New Delhi: Bangladesh golfer, Siddikur Rahman renewed his love-affair with the Delhi Golf Club, even as he tries to regain his lost form and earn an Asian Tour card for 2019. The 33-year-old, who has been having a rough season because of a recurring back injury, shot a flawless five-under 67, that places him in a three-way tie for second place with India's Ajeetesh Sandhu and Tapy Ghai.
Defending champion Shiv Kapur (70) was lying T-16th with 16 others in a big crowd.
Siddikur, who has an incredible 12 Top-10s in 15 starts at the DGC since 2010, showed that he is ready for his second win at the DGC, five years after he won the Hero Indian Open.
Panasonic Open India, which has been won six times by Indians in seven stagings, seemed headed on a similar path, as Sandhu and young 22-year-old Ghai shared the lead with Siddikur. Just then 20-year-old Thai, Suradit Yongcharoenchai, looking for his first Asian Tour win, holed three birdies in last five holes to grab the sole lead. Suradit, a 10th tee starter, who was 5th last week in Pakistan, had seven birdies against one sole bogey.

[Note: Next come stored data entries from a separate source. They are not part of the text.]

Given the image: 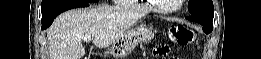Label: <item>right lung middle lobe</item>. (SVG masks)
<instances>
[{"label": "right lung middle lobe", "mask_w": 261, "mask_h": 59, "mask_svg": "<svg viewBox=\"0 0 261 59\" xmlns=\"http://www.w3.org/2000/svg\"><path fill=\"white\" fill-rule=\"evenodd\" d=\"M76 1H83V2H97L98 0H42V16L46 15L47 13L59 8L60 6Z\"/></svg>", "instance_id": "1"}]
</instances>
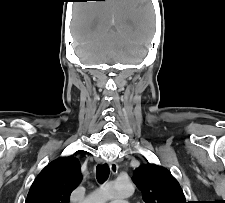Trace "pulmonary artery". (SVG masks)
Here are the masks:
<instances>
[{
  "label": "pulmonary artery",
  "mask_w": 225,
  "mask_h": 203,
  "mask_svg": "<svg viewBox=\"0 0 225 203\" xmlns=\"http://www.w3.org/2000/svg\"><path fill=\"white\" fill-rule=\"evenodd\" d=\"M111 203H128L127 201H114V202H111Z\"/></svg>",
  "instance_id": "e3ab8cb5"
}]
</instances>
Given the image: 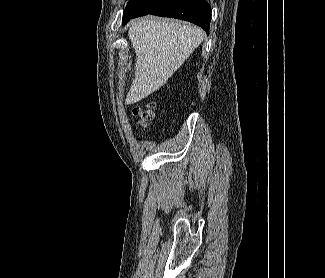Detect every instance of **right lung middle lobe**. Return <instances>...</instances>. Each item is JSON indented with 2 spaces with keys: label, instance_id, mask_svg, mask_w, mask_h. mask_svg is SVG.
Instances as JSON below:
<instances>
[{
  "label": "right lung middle lobe",
  "instance_id": "1",
  "mask_svg": "<svg viewBox=\"0 0 325 278\" xmlns=\"http://www.w3.org/2000/svg\"><path fill=\"white\" fill-rule=\"evenodd\" d=\"M134 2L135 0H129L127 6L123 12V18L129 16L134 10Z\"/></svg>",
  "mask_w": 325,
  "mask_h": 278
}]
</instances>
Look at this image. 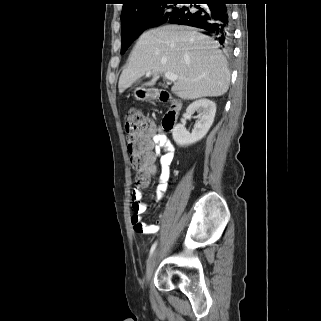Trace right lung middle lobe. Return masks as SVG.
<instances>
[{
	"instance_id": "right-lung-middle-lobe-1",
	"label": "right lung middle lobe",
	"mask_w": 321,
	"mask_h": 321,
	"mask_svg": "<svg viewBox=\"0 0 321 321\" xmlns=\"http://www.w3.org/2000/svg\"><path fill=\"white\" fill-rule=\"evenodd\" d=\"M184 0H160L128 16L121 18V54L149 27L167 22L169 17L179 10L177 6Z\"/></svg>"
}]
</instances>
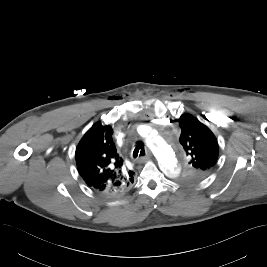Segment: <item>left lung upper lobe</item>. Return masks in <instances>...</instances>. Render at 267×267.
I'll return each mask as SVG.
<instances>
[{
	"instance_id": "left-lung-upper-lobe-1",
	"label": "left lung upper lobe",
	"mask_w": 267,
	"mask_h": 267,
	"mask_svg": "<svg viewBox=\"0 0 267 267\" xmlns=\"http://www.w3.org/2000/svg\"><path fill=\"white\" fill-rule=\"evenodd\" d=\"M183 146L188 163L182 176L185 183H196L208 177L218 158V142L211 130L190 114L179 119Z\"/></svg>"
}]
</instances>
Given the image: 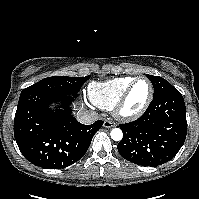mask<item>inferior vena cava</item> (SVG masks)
I'll use <instances>...</instances> for the list:
<instances>
[{
  "mask_svg": "<svg viewBox=\"0 0 199 199\" xmlns=\"http://www.w3.org/2000/svg\"><path fill=\"white\" fill-rule=\"evenodd\" d=\"M77 117L78 121L84 125H90L99 119V115L95 111H85Z\"/></svg>",
  "mask_w": 199,
  "mask_h": 199,
  "instance_id": "1",
  "label": "inferior vena cava"
}]
</instances>
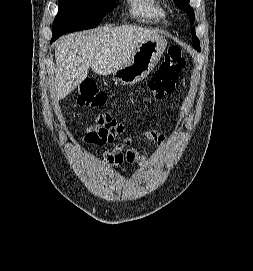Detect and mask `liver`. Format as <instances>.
I'll return each mask as SVG.
<instances>
[{"instance_id": "liver-1", "label": "liver", "mask_w": 253, "mask_h": 271, "mask_svg": "<svg viewBox=\"0 0 253 271\" xmlns=\"http://www.w3.org/2000/svg\"><path fill=\"white\" fill-rule=\"evenodd\" d=\"M158 37L156 31L122 25L60 38L55 48V99L60 100L72 92L87 77L89 67L99 75L111 74L129 61L141 42Z\"/></svg>"}]
</instances>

Indians still had fair representation in the upper rows of the leaderboard as two-time Asian Tour winner and local DGC star Rashid Khan (68) and young 22-year-old Veer Ahlawat, playing his third season, were Tied-5th alongside the Thai duo Jazz Janewattananond and Peradol Panyathanasedh. Jeev Milkha Singh was both a surprise and welcome entrant in the group at Tied-9th at 3-under 69, alongside two other Indians, 19-year-old Karandeep Kochhar and DGC golfer Kapil Kumar.
Jeev said, "The fact that my tournament is coming up next week and seeing so many bright youngsters is inspiring me," said Jeev with a huge smile. "I felt good and hopefully I can carry on like this."
Leader Suradit said, "I played really good today. I feel very good with my game. I hit a lot of fairways. My tee shots were very good today and that was the key to play well here. I played my irons very well too and gave myself a lot of birdie opportunities.
"Obviously, I am riding on my good form as well. I finished tied-fifth in Pakistan two weeks ago and was joint runner-up when I last played in India two months ago. I haven't changed my routine much so I will keep doing what I have been doing."
Few players, including Indians, who have grown up at the DGC, have had such a phenomenal record at this venerated course. Siddikur, who started coming to the DGC in the early years of this century, says his best moment was winning the All India Amateurs at the DGC in 2004 when he beat AS Lehal in the final. The love affair with DGC did not abate.
Between 2010 and 2015, at the DGC alone Siddikur has four Top-10 finishes each in the Hero Indian Open, the SAIL-SBI Open (now no longer held) and the Panasonic Open India. One-third of his career Top-10 finishes have come at this one single course.
He smiles and says, "DGC is without a doubt my favourite course and I have such great memories of it. Those memories and the fact that I have decided not to put any pressure on myself, despite a not-too-good season helped me today."
Ghai, who last week won his first pro title on the PGTI's domestic Tour in Kensville Open in Ahmedabad, commented, "When you score seven birdies it's always a good round. All the aspects of my game were in good shape today."
He added, "I've drawn a lot of confidence from my first professional win which was achieved on the PGTI earlier this month in Ahmedabad. That win has helped me break some mental barriers. As a junior, I've played a lot of golf at the DGC at it was my home course at the time before I moved to Gurgaon. I'm quite familiar with the DGC."
Matching Siddikur and Ghai's 67 was Ajeetesh Sandhu, one of the seven players, who were Tied-2nd last year behind Shiv Kapur. Sandhu said, "I hit two good shots on the 13th and made a 10-footer for birdie there. The 14th hole was the toughest hole that I birdied today. I hit a great chip for eagle on the 18th but it somehow slipped out. But I'll take it. I'm happy with the birdie on the last.
"It was pretty warm out there. There was no wind so it was pretty easy. The greens are a bit slow so you got to be aggressive with your shots. If you miss on the wrong side of the greens, you miss another chance."